[Saved entries]
┏━━

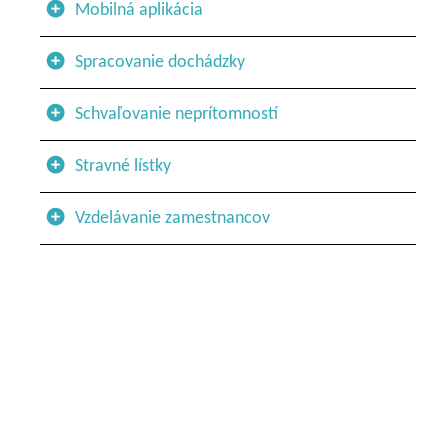
Mobilná aplikácia
Spracovanie dochádzky
Schvaľovanie neprítomností
Stravné lístky
Vzdelávanie zamestnancov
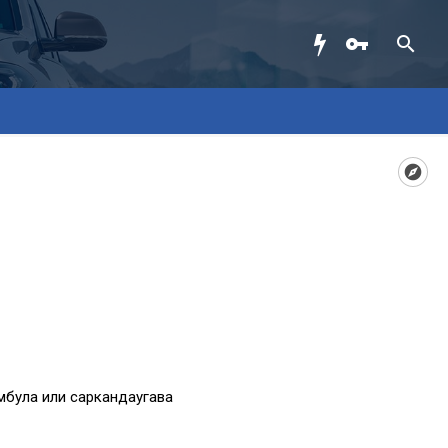
мбула или саркандаугава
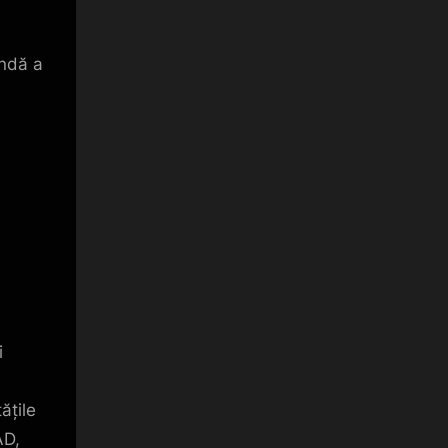
undă a
i
tățile
AD,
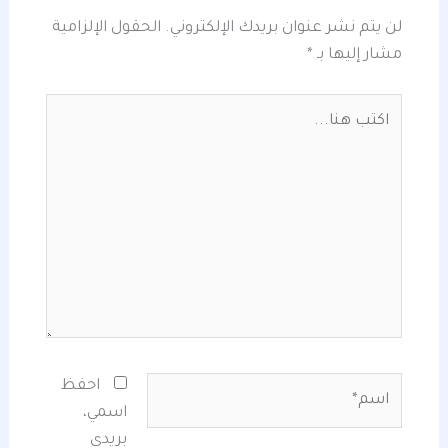
لن يتم نشر عنوان بريدك الإلكتروني.
الحقول الإلزامية
مشار إليها بـ
*
اكتب
هنا...
اسم*
احفظ
اسمي،
بريدي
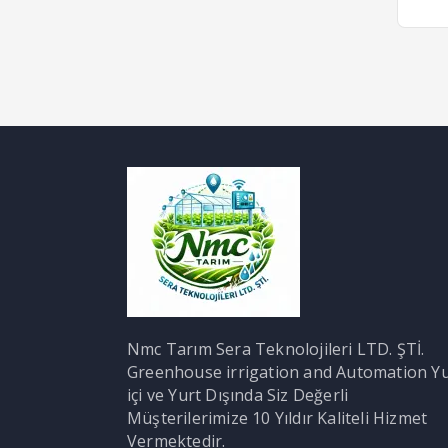
Nmc Tarım Sera Teknolojileri LTD. ŞTİ.
Greenhouse irrigation and Automation Yu
içi ve Yurt Dışında Siz Değerli
Müşterilerimize 10 Yıldır Kaliteli Hizmet
Vermektedir.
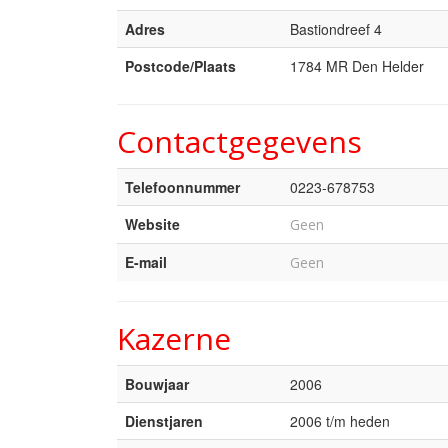
Adres
Bastiondreef 4
Postcode/Plaats
1784 MR Den Helder
Contactgegevens
Telefoonnummer
0223-678753
Website
Geen
E-mail
Geen
Kazerne
Bouwjaar
2006
Dienstjaren
2006 t/m heden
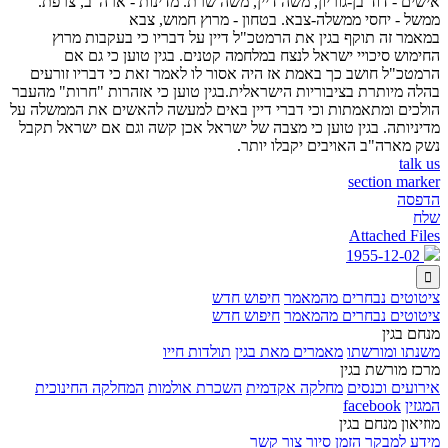
אישים - דוד בן-גוריון, משה דיין, משה שרת. מדינות - ארה"ב, צרפת.
ממשל - יחסי ממשלה-צבא. בטחון - מרוץ חמוש, צבא
במאמר זה תוקף בגין את הרמטכ"ל דיין על דבריו כי בעקבות מרוץ
החימוש סיכויי ישראל לנצח במלחמה קטנים. בגין טוען כי גם אם
הרמטכ"ל חושב כך באמת אז היה אסור לו לאמר זאת כי דבריו זורעים
בהלה מיותרת בציבוריות הישראלית.בגין טוען כי אזהרות "חרות" מהעבר
הולכים ומתאמתות וכי דברי דיין באים למעשה להאשים את הממשלה על
מדיניותה. בגין טוען כי מצבה של ישראל אכן קשה וגם אם ישראל תקבל
נשק מארה"ב האויבים יקבלו יותר.
talk us
section marker
הדפסה
שלח
Attached Files
1955-12-02

ציטוטים נבחרים מהמאמר
חיפוש חדש
ציטוטים נבחרים מהמאמר
חיפוש חדש
מנחם בגין
משנתו ומורשתו
מאמרים מאת בגין
תולדות חייו
מרכז מורשת בגין
אירועים וכנסים
מחלקה אקדמית
השכרת אולמות
המחלקה החינוכית
המגזין
facebook
מוזיאון מנחם בגין
מידע למבקר
הזמן סיור
צור קשר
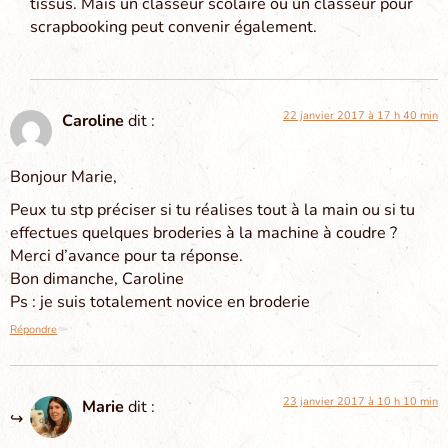
tissus. Mais un classeur scolaire ou un classeur pour
scrapbooking peut convenir également.
22 janvier 2017 à 17 h 40 min
Caroline
dit :
Bonjour Marie,
Peux tu stp préciser si tu réalises tout à la main ou si tu
effectues quelques broderies à la machine à coudre ?
Merci d’avance pour ta réponse.
Bon dimanche, Caroline
Ps : je suis totalement novice en broderie
Répondre
23 janvier 2017 à 10 h 10 min
Marie
dit :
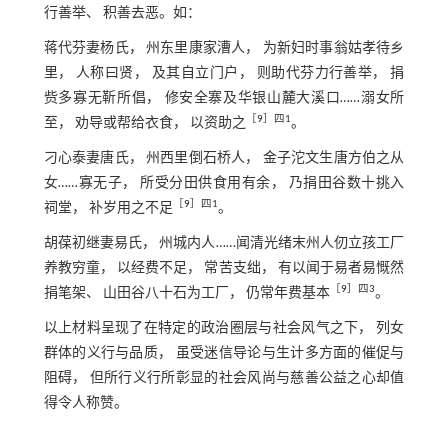
行善举、 积善去恶。如：
蒋代芬妻杨氏， 州东里康家漕人， 为新妇时事翁姑孝待乡
里， 人称曰贤， 及其自立门户， 则助代芬力行善举， 捐
赀多寡无靳所倡， 修安全寨及华银山麓大溪口……溺女所
［
9
］四1
至， 劝导或帮给衣食， 以资助之
。
刁心泰妻唐氏， 州西里倒石桥人， 金子沱文生唐方伯之从
女……寡无子， 所受分田供食用有余， 乃捐田谷数十挑入
［
9
］四1
祠堂， 补岁用之不足
。
胡葆初继妻易氏， 州城内人……闻清光绪末州人仞立孩工厂
养教穷童， 以经费不足， 常苦支绌， 有以闻于易者易慨然
［
9
］四3
捐笔架、 山田谷八十石为工厂， 仍常年费基本
。
以上材料呈现了在特定的政治圈层与社会风气之下， 列女
群体的义行与品质， 虽受迷信导论与生计多方面的催促与
阻碍， 但所行义行所彰显的社会风尚与慈善公益之心却值
得令人称赞。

┗━━

_What you need to do_.
Only exact lines belong in the answer: those from the beginning of the entries above through the line holding "מאמרים מאת בגין", with no pictures.

_Answer for this exercise_.
Mobilná aplikácia
Spracovanie dochádzky
Schvaľovanie neprítomností
Stravné lístky
Vzdelávanie zamestnancov
мбула или саркандаугава
undă a
i
tățile
AD,
لن يتم نشر عنوان بريدك الإلكتروني.
الحقول الإلزامية
مشار إليها بـ
*
اكتب
هنا...
اسم*
احفظ
اسمي،
بريدي
Nmc Tarım Sera Teknolojileri LTD. ŞTİ.
Greenhouse irrigation and Automation Yu
içi ve Yurt Dışında Siz Değerli
Müşterilerimize 10 Yıldır Kaliteli Hizmet
Vermektedir.
Adres
Bastiondreef 4
Postcode/Plaats
1784 MR Den Helder
Contactgegevens
Telefoonnummer
0223-678753
Website
Geen
E-mail
Geen
Kazerne
Bouwjaar
2006
Dienstjaren
2006 t/m heden
אישים - דוד בן-גוריון, משה דיין, משה שרת. מדינות - ארה"ב, צרפת.
ממשל - יחסי ממשלה-צבא. בטחון - מרוץ חמוש, צבא
במאמר זה תוקף בגין את הרמטכ"ל דיין על דבריו כי בעקבות מרוץ
החימוש סיכויי ישראל לנצח במלחמה קטנים. בגין טוען כי גם אם
הרמטכ"ל חושב כך באמת אז היה אסור לו לאמר זאת כי דבריו זורעים
בהלה מיותרת בציבוריות הישראלית.בגין טוען כי אזהרות "חרות" מהעבר
הולכים ומתאמתות וכי דברי דיין באים למעשה להאשים את הממשלה על
מדיניותה. בגין טוען כי מצבה של ישראל אכן קשה וגם אם ישראל תקבל
נשק מארה"ב האויבים יקבלו יותר.
talk us
section marker
הדפסה
שלח
Attached Files
1955-12-02

ציטוטים נבחרים מהמאמר
חיפוש חדש
ציטוטים נבחרים מהמאמר
חיפוש חדש
מנחם בגין
משנתו ומורשתו
מאמרים מאת בגין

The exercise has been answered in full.